09 March 2015, 11:00 | Written by Russell Warfield

I may never forget the first time I heard w h o k i l l. It was a moon landing moment. I’d never heard – any perhaps haven’t since – an album so alive with the thrill of sound, and so stuffed with ideas. I called it then: she was going to be headlining festivals in five years’ time. And tonight, bringing a packed Royal Festival Hall to their feet within minutes just four years later in 2015, my prediction is sitting pretty well.

Merrill Garbus makes music which makes you glad to be alive. Tonight’s climax of “Business" might be the closest you can expect to hearing to pure joy - strong, visceral, powerful joy. Replacing the saxophone parts with two vocalists, the thing extends, builds and grooves into a sheer wall of sound that brings tears to the eyes purely through its quality. It’s an experience to cherish among your finest memories.

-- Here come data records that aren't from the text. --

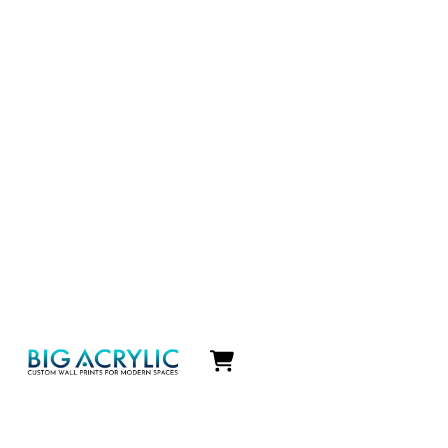
Icon
label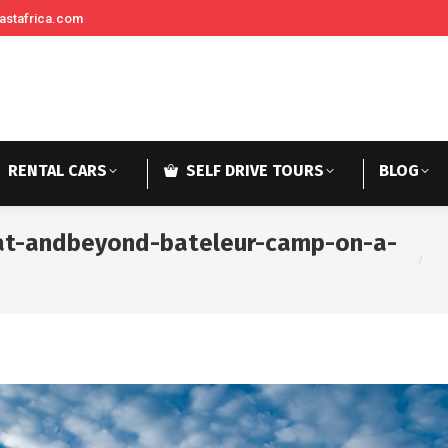
astafrica.com
RENTAL CARS
SELF DRIVE TOURS
BLOG
-at-andbeyond-bateleur-camp-on-a-
You a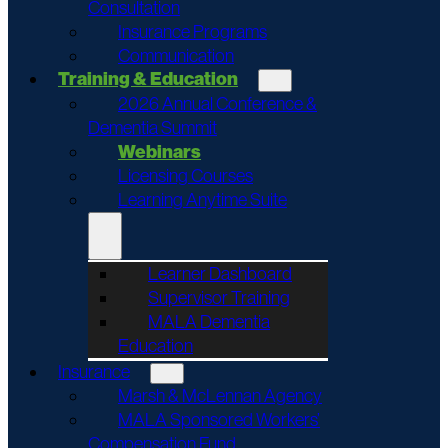
Consultation
Insurance Programs
Communication
Training & Education
2026 Annual Conference &
Dementia Summit
Webinars
Licensing Courses
Learning Anytime Suite
Learner Dashboard
Supervisor Training
MALA Dementia
Education
Insurance
Marsh & McLennan Agency
MALA Sponsored Workers’
Compensation Fund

Moments like this are not rare. The grinding, noisy tumult of “Stop That Man” – running on and on and on and on and on, through increasingly frantic layers of chaos – turns an album low point into a set highlight. And the seemingly ramshackle “Es-So” – loaded with stuttered pauses and jerking tempo changes, in duet between just ukulele and bass – is the jewel in the crown for bewildering complexity. It’s an absolute stunner of a moment.

It’s easy – and tempting – to fall into swooning clichés when you’re talking about Merrill Garbus. And when it’s the Southbank Centre’s annual Women of the World Festival, the most obvious accolade to give her is to say that she’s not really of this world. Her voice seems unnatural at times – louder, quieter, more expressive, expansive and malleable than seems possible. Her ability to syncopate, loop, play drums and subvert all three simultaneously is mind warping.

But in spite of all this, she’s emphatically a woman of this world. What’s never lost in her song writing is her essentially human quality. The lyrics are loaded with the corporeal, the material essentials of life: water, lungs, blood. As she says herself: she’s a real thing. This is what is perhaps so rapturous about tUnE-yArDs – no matter how unattainably talented Garbus is, and she genuinely is one of the standout live performers touring today, she’s effortlessly relatable. She’s a woman of the world. But she’s a world of a woman. Tonight’s set is mainly beyond description – truly masterful.